▶ Directions for this task
From the entries below, return every line that includes the word "Borders".
━━━ Listed records
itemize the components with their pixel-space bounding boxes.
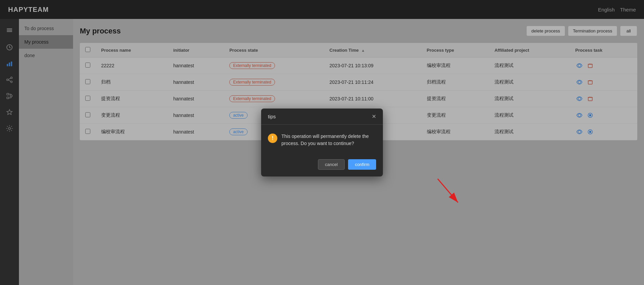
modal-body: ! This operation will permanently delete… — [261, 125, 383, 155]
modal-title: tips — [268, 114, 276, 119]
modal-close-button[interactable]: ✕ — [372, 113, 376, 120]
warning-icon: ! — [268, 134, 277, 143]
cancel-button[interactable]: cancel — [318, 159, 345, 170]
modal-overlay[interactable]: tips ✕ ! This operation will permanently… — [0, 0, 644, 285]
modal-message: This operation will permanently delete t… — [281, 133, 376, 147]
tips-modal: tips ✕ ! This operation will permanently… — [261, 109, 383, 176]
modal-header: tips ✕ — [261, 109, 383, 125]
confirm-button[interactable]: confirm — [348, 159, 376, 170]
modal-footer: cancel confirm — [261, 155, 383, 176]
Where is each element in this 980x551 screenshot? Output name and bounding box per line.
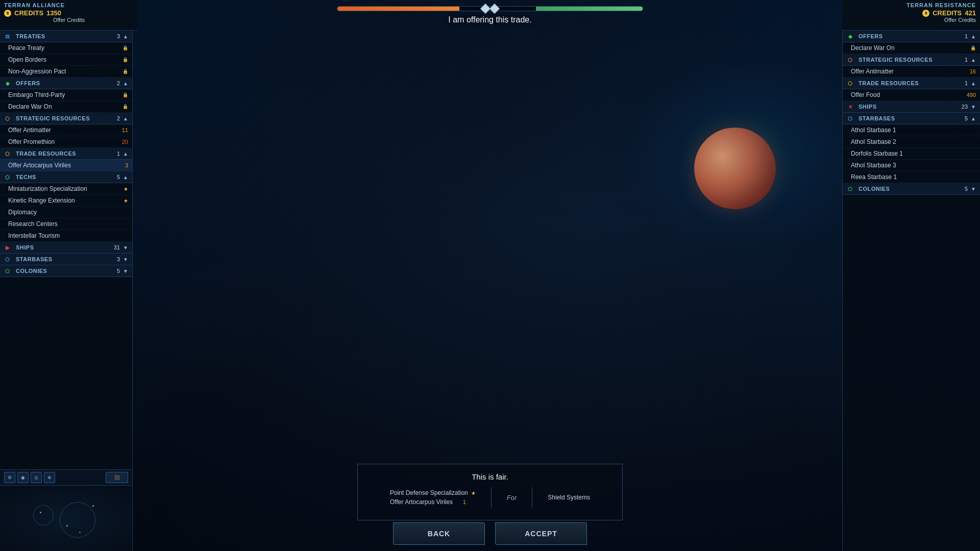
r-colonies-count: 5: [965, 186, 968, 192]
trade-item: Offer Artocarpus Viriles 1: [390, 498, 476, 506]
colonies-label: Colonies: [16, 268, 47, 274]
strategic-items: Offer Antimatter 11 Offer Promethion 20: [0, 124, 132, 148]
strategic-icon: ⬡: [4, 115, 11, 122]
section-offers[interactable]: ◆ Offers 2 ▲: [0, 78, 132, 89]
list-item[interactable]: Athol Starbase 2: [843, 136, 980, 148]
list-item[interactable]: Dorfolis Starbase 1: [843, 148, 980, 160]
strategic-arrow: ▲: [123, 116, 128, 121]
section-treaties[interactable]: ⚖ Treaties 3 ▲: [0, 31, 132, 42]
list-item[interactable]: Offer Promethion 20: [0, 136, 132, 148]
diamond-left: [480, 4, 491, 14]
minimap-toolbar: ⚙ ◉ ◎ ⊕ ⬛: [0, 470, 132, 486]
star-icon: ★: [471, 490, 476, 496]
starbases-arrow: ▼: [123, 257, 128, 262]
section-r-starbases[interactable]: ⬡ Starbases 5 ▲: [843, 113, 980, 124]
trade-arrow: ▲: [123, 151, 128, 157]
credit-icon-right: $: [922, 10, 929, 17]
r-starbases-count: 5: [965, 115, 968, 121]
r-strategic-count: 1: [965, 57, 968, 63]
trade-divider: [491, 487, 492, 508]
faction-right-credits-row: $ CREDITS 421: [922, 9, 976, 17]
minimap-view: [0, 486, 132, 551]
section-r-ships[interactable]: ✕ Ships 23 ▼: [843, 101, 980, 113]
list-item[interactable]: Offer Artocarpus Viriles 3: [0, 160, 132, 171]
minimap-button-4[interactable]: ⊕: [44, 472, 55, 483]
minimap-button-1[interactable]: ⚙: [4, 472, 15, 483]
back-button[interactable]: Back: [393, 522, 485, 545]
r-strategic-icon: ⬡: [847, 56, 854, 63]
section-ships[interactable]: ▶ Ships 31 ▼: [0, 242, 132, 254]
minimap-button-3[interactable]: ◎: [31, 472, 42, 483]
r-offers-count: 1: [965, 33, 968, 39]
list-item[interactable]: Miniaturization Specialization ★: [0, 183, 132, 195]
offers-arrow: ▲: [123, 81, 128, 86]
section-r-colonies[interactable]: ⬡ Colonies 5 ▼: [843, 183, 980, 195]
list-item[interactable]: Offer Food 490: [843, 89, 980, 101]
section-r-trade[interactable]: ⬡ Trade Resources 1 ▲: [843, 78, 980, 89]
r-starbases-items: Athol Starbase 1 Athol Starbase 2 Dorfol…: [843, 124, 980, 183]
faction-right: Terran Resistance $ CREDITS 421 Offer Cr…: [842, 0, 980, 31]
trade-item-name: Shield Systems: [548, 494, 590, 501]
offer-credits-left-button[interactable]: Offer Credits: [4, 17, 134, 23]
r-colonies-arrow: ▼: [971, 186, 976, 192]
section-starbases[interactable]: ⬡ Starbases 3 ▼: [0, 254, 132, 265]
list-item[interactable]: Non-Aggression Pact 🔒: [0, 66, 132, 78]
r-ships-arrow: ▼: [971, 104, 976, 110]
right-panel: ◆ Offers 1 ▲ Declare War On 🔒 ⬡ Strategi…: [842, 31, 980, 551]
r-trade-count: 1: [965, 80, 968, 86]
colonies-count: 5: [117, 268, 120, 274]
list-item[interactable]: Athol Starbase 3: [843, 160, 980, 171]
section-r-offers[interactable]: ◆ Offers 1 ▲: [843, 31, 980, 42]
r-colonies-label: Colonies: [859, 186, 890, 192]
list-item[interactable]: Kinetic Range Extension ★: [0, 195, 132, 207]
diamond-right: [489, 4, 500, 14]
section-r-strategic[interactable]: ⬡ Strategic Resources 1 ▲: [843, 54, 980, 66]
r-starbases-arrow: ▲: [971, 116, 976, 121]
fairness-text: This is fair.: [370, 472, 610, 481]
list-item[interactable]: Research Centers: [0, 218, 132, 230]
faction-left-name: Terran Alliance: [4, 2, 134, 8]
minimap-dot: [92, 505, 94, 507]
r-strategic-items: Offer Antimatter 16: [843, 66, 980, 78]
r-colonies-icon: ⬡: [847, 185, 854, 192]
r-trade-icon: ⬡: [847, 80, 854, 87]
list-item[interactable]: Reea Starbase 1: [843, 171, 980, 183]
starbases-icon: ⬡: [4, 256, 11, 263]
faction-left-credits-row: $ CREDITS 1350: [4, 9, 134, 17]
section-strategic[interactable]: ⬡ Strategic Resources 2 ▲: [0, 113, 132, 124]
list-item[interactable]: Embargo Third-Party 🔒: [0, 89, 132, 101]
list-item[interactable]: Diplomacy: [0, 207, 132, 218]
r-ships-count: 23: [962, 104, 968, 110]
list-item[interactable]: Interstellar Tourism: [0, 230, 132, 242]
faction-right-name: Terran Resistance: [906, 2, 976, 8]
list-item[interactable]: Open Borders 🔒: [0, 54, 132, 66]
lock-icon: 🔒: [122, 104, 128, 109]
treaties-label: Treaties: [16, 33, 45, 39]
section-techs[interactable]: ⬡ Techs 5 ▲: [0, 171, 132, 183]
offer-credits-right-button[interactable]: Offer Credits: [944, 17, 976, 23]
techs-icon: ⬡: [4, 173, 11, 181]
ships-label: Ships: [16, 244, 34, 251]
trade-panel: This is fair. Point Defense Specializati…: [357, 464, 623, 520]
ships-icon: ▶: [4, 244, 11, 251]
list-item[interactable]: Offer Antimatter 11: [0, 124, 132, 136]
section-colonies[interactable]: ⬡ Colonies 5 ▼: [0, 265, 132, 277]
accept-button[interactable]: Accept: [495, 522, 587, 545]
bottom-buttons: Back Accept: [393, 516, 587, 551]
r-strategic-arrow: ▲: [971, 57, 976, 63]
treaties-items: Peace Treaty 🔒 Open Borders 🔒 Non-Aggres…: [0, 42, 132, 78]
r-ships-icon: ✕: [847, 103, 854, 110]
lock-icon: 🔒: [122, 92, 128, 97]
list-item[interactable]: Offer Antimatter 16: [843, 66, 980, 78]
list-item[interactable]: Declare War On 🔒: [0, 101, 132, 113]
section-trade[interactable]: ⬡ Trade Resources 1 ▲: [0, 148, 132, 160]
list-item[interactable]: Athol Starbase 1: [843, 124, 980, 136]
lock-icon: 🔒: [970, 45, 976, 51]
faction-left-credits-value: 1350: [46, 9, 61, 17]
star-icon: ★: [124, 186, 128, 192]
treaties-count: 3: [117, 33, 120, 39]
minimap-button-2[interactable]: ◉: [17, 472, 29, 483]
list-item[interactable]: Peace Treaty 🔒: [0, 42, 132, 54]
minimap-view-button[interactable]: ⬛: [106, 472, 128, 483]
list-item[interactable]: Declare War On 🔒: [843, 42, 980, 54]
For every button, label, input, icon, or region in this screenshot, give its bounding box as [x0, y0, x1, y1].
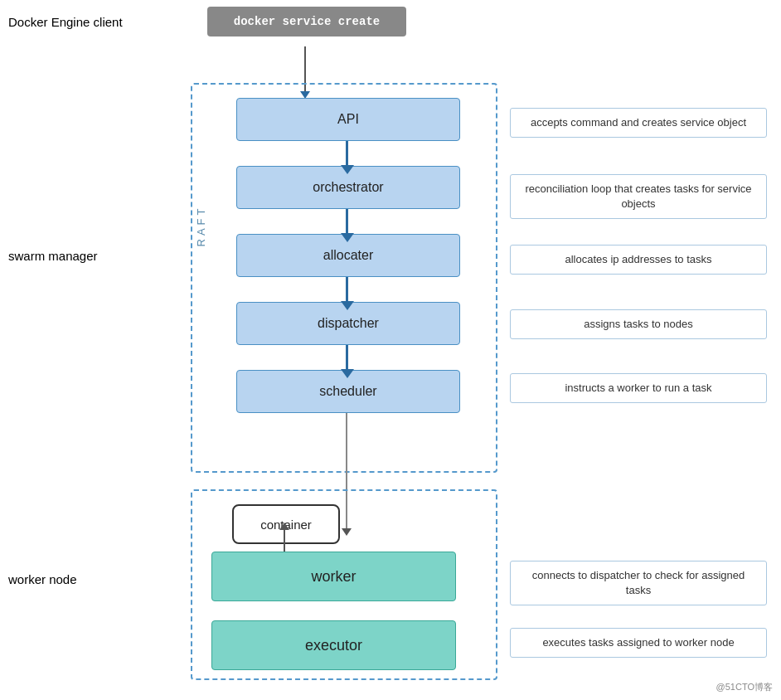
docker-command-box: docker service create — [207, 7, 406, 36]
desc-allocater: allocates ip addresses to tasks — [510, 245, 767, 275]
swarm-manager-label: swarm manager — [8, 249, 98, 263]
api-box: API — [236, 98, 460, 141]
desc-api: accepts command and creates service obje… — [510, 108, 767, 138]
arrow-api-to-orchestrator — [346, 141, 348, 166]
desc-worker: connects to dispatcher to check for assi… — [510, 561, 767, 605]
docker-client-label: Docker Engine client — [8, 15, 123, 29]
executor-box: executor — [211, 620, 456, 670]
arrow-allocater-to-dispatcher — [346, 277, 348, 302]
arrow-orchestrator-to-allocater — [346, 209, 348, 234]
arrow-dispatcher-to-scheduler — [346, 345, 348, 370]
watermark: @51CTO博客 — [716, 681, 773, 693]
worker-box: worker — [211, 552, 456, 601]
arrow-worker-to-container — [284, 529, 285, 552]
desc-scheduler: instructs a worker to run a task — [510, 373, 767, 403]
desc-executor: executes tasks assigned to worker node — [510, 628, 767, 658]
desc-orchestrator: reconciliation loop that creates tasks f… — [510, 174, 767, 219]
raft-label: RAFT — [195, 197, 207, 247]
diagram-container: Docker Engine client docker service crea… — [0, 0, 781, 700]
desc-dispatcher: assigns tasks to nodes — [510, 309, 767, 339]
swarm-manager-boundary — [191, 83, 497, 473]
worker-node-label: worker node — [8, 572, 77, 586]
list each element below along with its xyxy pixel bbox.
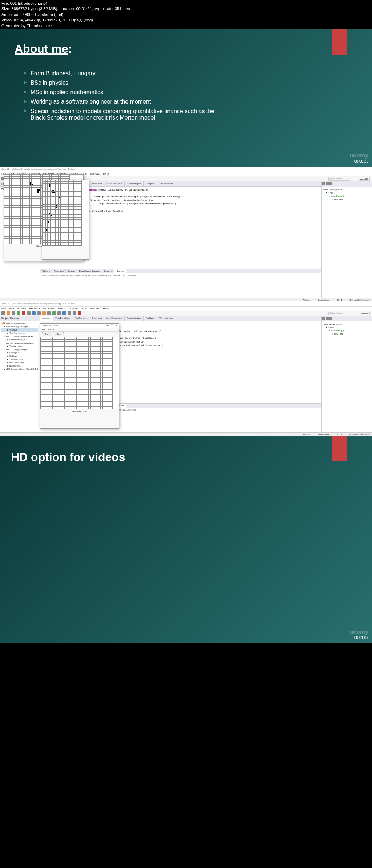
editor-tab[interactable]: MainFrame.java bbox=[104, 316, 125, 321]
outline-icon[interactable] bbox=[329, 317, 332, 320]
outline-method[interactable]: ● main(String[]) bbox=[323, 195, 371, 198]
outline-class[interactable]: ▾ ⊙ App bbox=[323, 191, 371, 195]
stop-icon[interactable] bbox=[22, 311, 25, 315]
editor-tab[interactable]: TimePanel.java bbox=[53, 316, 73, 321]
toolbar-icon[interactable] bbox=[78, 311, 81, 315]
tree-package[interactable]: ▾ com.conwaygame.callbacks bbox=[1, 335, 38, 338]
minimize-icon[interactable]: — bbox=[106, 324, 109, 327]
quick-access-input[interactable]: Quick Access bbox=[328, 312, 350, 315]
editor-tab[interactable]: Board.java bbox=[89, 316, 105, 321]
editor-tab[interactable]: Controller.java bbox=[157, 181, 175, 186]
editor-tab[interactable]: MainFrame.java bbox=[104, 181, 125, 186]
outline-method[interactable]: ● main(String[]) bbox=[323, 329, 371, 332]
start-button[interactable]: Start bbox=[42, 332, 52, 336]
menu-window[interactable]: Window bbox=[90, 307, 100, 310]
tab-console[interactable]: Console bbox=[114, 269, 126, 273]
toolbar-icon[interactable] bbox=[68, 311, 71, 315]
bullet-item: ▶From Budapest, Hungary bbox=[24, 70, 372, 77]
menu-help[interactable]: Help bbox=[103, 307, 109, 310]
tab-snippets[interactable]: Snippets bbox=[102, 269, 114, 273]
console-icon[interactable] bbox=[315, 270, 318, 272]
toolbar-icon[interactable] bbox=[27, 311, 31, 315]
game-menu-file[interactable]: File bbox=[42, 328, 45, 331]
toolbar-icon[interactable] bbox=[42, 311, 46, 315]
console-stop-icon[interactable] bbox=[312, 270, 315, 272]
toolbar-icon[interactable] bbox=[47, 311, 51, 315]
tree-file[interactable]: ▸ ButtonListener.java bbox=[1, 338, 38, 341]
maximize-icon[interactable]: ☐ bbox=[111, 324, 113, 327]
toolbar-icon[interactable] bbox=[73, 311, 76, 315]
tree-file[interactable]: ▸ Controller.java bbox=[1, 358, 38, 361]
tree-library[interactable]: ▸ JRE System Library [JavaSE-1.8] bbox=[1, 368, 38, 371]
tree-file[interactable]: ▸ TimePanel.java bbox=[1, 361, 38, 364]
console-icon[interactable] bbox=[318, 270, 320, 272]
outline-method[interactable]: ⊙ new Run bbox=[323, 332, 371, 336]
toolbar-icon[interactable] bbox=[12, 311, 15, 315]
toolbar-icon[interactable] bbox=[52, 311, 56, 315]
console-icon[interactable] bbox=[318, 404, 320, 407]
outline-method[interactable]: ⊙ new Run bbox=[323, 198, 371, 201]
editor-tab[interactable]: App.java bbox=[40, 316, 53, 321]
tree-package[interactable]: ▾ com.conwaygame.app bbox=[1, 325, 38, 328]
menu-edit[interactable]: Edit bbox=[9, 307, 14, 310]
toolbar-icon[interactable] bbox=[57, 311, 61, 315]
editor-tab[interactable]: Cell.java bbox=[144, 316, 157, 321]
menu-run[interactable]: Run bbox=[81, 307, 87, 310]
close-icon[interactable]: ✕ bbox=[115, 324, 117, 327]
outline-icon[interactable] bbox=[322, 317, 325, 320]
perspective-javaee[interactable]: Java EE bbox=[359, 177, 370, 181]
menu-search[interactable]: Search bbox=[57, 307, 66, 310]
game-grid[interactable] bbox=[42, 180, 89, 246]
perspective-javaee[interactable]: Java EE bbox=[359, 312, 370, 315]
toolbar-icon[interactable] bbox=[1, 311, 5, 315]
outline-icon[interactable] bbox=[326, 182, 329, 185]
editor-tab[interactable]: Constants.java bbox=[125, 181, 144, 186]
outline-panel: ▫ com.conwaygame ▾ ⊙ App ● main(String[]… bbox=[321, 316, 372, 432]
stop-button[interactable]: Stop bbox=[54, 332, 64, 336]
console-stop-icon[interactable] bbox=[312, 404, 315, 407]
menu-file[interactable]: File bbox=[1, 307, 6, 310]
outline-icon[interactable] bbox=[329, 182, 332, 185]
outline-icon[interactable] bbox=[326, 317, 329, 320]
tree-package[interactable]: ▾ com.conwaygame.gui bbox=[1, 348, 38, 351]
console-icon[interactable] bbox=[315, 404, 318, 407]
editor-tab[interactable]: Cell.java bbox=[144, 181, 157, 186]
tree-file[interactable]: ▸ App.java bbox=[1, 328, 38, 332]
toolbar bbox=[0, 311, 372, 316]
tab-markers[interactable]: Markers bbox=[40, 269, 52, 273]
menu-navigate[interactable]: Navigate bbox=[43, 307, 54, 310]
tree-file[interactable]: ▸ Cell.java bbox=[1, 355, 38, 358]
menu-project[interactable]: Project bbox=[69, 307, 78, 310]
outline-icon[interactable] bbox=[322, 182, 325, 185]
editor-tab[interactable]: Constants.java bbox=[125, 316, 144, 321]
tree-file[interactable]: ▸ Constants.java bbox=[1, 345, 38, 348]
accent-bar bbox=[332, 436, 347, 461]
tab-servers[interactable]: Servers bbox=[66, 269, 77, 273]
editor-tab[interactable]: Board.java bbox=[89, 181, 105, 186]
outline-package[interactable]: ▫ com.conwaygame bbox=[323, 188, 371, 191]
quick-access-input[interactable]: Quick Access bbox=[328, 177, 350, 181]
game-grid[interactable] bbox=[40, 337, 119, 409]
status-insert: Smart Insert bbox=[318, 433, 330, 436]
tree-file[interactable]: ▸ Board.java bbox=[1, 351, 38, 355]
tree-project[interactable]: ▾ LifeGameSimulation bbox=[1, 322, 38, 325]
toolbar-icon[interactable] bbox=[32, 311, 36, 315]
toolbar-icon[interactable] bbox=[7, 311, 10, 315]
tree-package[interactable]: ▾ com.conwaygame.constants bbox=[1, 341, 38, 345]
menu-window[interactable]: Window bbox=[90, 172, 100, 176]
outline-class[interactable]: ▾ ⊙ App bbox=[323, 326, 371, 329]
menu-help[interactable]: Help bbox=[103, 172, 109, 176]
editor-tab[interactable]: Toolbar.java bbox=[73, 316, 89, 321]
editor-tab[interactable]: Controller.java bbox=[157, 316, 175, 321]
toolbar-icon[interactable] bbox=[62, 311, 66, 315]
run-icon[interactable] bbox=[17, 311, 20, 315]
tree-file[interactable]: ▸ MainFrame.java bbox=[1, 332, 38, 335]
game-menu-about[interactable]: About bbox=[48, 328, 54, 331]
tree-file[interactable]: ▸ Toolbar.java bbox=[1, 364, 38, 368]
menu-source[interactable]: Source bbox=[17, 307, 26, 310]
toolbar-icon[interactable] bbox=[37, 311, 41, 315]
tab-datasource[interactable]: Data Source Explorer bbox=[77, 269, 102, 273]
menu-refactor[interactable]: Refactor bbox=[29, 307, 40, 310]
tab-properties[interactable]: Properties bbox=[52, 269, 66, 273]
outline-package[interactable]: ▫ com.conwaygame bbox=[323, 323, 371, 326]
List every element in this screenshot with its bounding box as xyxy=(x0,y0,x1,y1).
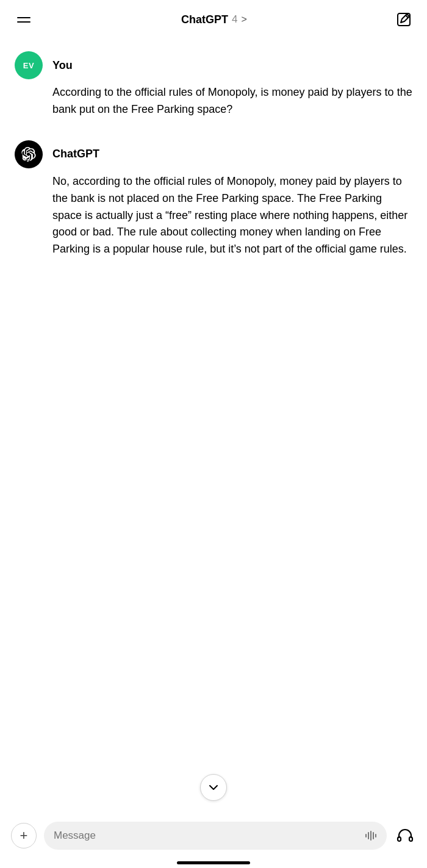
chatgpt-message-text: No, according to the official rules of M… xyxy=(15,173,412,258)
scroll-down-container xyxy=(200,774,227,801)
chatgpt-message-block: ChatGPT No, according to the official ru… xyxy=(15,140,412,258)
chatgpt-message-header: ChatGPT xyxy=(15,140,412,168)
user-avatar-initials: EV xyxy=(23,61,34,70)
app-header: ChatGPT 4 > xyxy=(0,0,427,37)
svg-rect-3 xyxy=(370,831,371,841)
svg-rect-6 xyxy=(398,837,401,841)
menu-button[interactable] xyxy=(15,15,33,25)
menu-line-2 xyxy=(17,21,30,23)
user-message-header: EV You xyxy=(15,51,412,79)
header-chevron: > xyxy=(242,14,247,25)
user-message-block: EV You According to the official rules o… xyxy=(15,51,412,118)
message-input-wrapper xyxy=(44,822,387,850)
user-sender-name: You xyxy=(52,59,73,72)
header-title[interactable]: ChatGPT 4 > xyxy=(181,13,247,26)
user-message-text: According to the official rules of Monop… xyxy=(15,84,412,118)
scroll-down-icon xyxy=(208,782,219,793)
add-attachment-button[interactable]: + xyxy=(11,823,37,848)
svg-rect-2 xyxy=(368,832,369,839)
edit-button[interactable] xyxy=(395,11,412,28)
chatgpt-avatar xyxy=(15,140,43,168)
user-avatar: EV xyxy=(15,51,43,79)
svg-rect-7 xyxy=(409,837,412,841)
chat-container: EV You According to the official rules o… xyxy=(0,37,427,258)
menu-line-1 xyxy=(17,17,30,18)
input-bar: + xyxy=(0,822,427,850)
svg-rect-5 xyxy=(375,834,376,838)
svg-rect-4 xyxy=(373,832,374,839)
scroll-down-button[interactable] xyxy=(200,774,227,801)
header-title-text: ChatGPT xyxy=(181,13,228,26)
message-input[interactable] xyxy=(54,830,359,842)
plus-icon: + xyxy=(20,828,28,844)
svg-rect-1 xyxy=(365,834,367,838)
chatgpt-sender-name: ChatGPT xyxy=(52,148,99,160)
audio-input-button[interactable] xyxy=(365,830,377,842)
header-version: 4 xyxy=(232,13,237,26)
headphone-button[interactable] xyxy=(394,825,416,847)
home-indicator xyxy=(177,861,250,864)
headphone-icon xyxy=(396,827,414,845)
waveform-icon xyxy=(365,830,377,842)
━━━━━━
▶ Response to the task
list-item[interactable]: Open Borders 🔒: [0, 54, 132, 66]
treaties-items: Peace Treaty 🔒 Open Borders 🔒 Non-Aggres…: [0, 42, 132, 78]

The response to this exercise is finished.